The government must act decisively to rescue key IT-related projects including G-Cloud, Next Generation Shared Services and electronic tagging, according to a report commissioned by the Cabinet Office and Treasury.
The review, from the Major Projects Authority (MPA), which assesses important central government programmes, notably declined to release its judgements of Universal Credit and the Police ICT Company.
The authority said that this follwed the shift in the programme to a more ‘test and learn’ approach last year. Future development plans for Universal Credit, whole life costs for the new plan- and even its business case- are yet to be updated, according to the MPA.
Police ICT Company
The authority also did not reveal its conclusions about the Police ICT Company (PICT), a police-led, privatised company set up by the Home Office in 2012 to manage police ICT. The report includes a brief description of PICT, but says that further data about the project is ‘exempt under section 43 of the Freedom of Information Act’. Section 43 is usually reserved for commercially sensitive topics.
Very little has emerged about PICT since it was first announced, with no indication of how it will operate, who will run it or when it will launch.
The MPA rated the G-Cloud programme as ‘amber/red’ in its report. This means that it judges project’s successful delivery to be in doubt, and believes it has major risks or issues and needs urgent action.

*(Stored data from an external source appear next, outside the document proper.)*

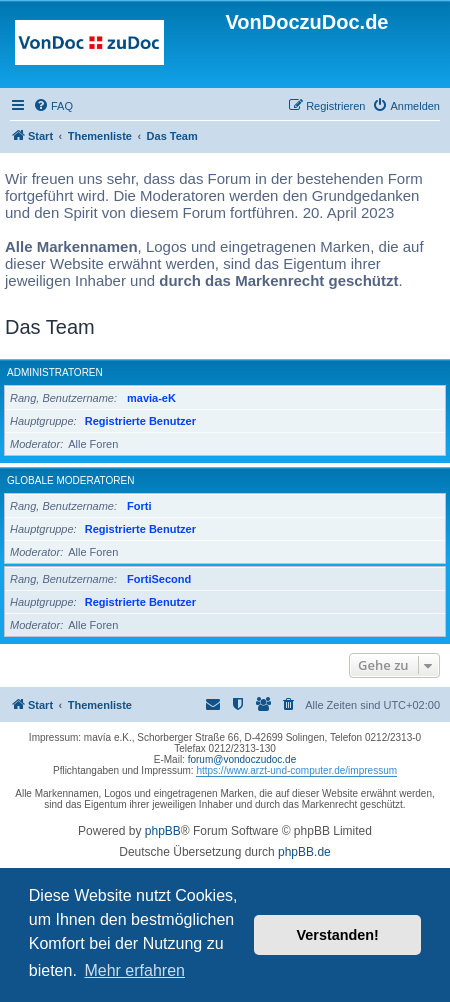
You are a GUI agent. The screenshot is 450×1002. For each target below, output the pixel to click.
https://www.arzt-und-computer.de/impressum (296, 770)
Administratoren (55, 372)
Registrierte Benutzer (140, 421)
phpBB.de (304, 852)
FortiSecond (159, 579)
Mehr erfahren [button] (134, 970)
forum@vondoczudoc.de (242, 759)
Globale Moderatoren (70, 480)
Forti (139, 506)
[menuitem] (53, 106)
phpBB (163, 831)
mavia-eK (151, 398)
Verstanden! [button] (338, 935)
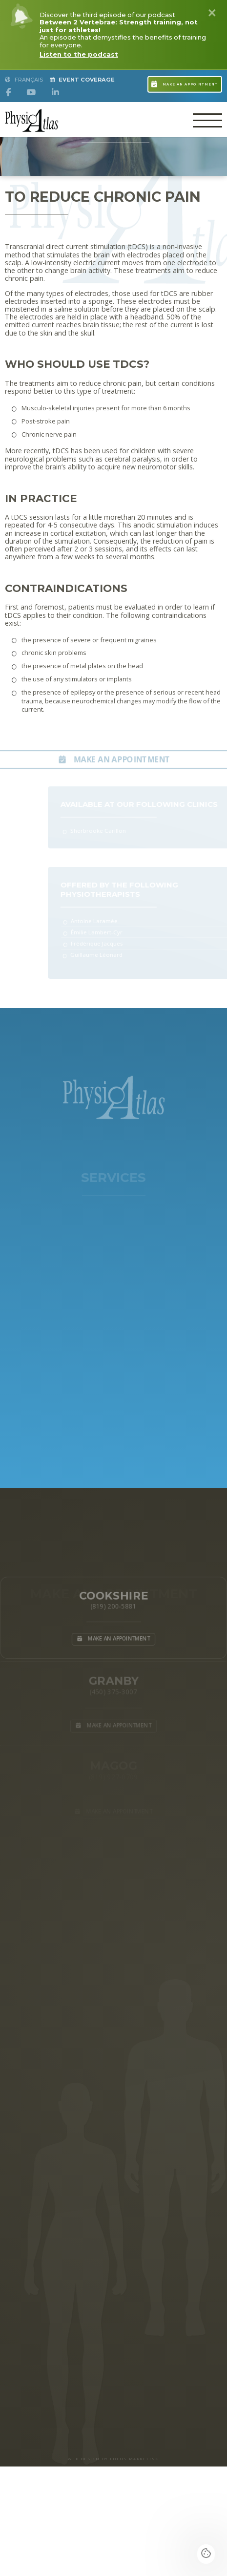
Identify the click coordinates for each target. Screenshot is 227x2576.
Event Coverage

The report rates projects as green, amber, amber/red or red, with green indicating that a project is ‘likely’ to be delivered and red indicating that it is ‘unachievable’.

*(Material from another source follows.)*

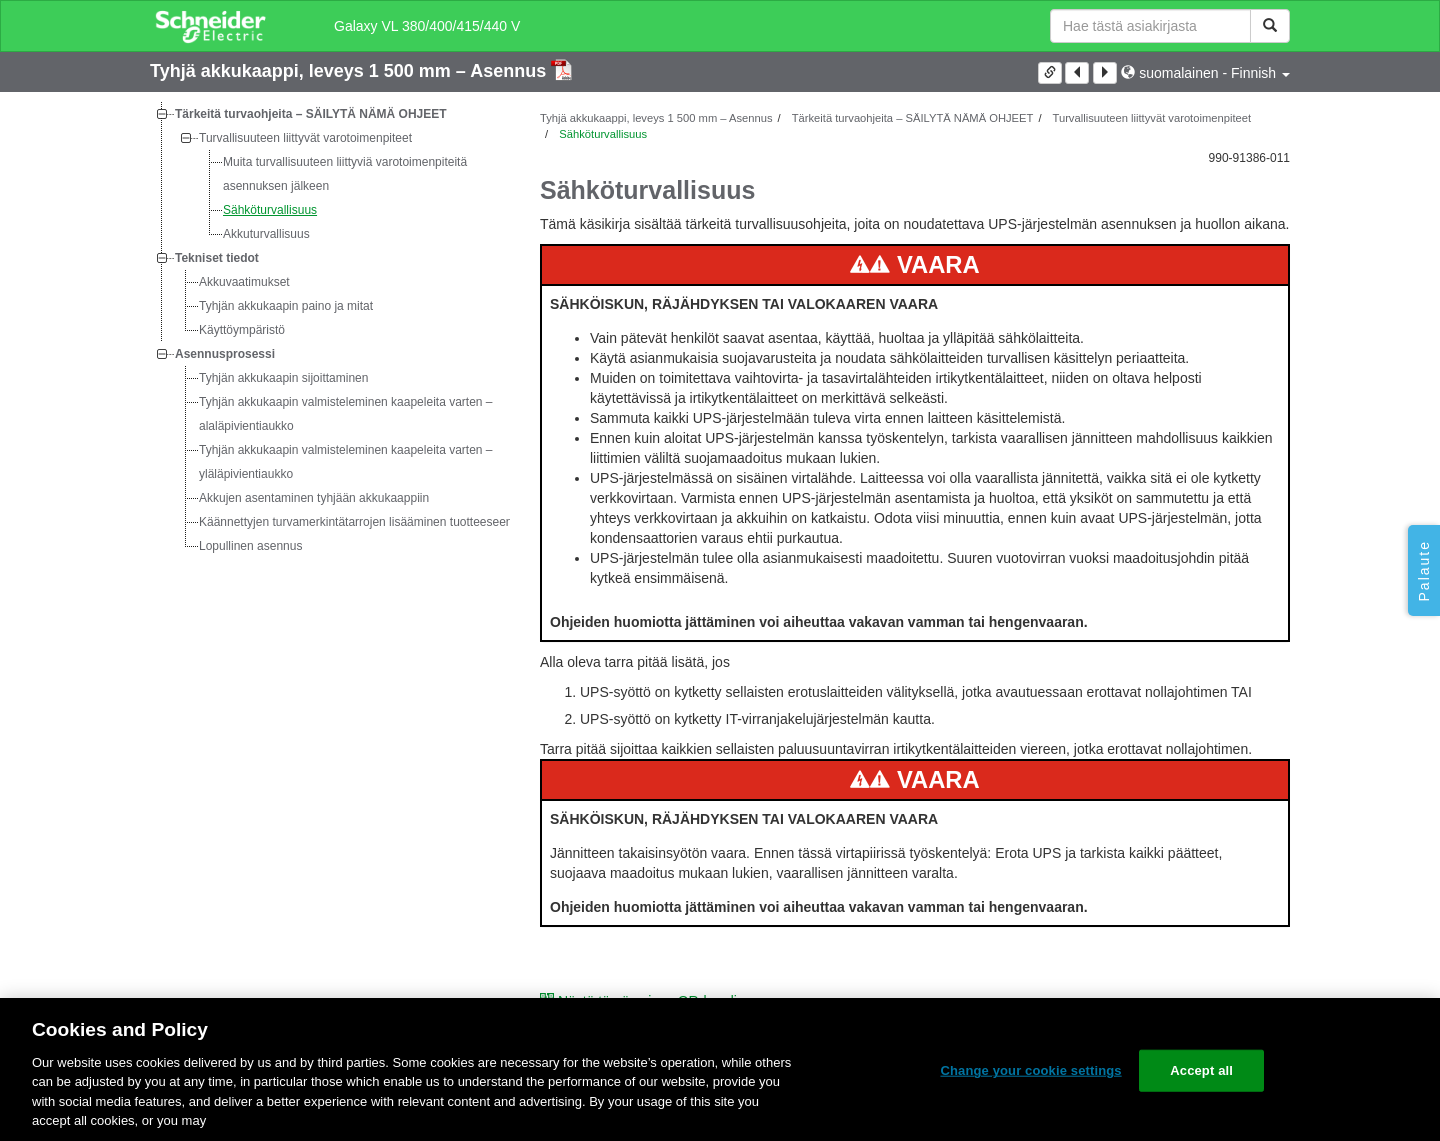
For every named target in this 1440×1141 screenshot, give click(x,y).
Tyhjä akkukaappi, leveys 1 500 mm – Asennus (350, 71)
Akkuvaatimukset (244, 282)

It says that G-Cloud had a budget of £1 million in 2013/14 which will increase to £2.3 million in 2014/15 as the programme rebrands as a new ‘Digital Marketplace’ and starts to incorporate other frameworks such as the Digital Services Framework.
The Ministry of Justice’s electronic monitoring programme, which hit controversy after Serco and G4S were found to have deliberately overcharged the department, is also rated ‘amber/red’. However the MPA says that “a test run of the new tags will take place in December 2014 with full service commencement to start in early in 2015”.

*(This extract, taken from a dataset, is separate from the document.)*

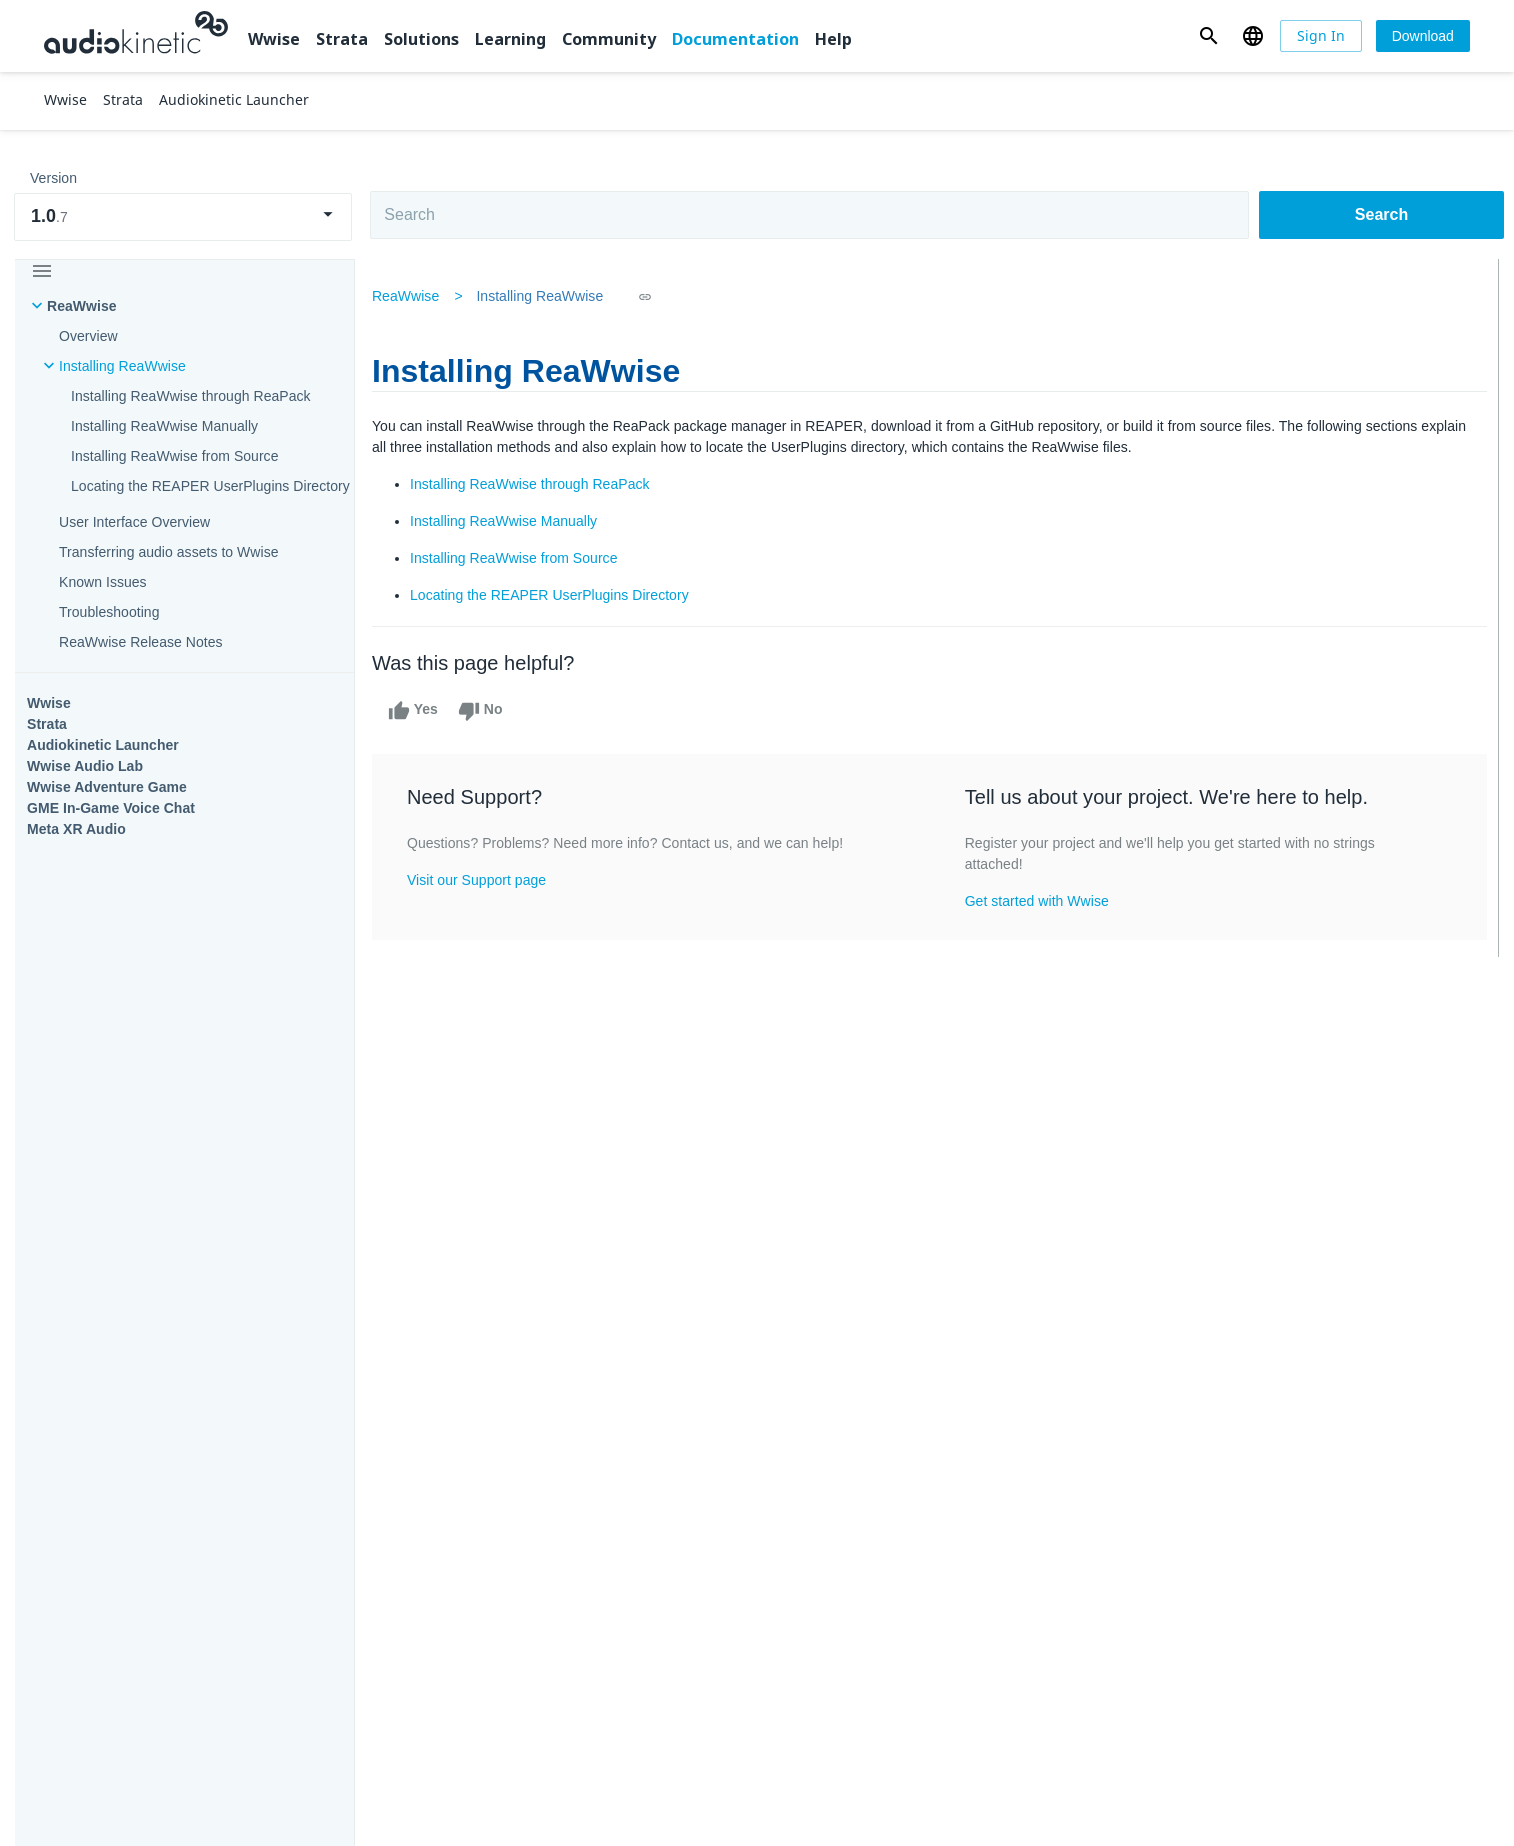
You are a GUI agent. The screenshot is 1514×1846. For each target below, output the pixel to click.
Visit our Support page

The Public Services Network was given an ‘amber’ rating, with the MPA saying that “the governance issue, scope and compliance have now been addressed”. Although there are a number of issues with the programme, it says that these are being “actively managed and they do not pose a major risk”.
The report, which concluded in September 2013 but has only been released today, assesses 199 major government projects due to complete over the next 20 years.
Altogether, the programmes are judged to have a total lifetime cost of £488 billion, representing 2.5 percent of annual government expenditure during that timeframe. 76 percent of the projects are scheduled to complete by the end of 2020.
The MPA published its first annual report in May last year. Of the 122 projects published in both years, 27 have improved and 32 have worsened.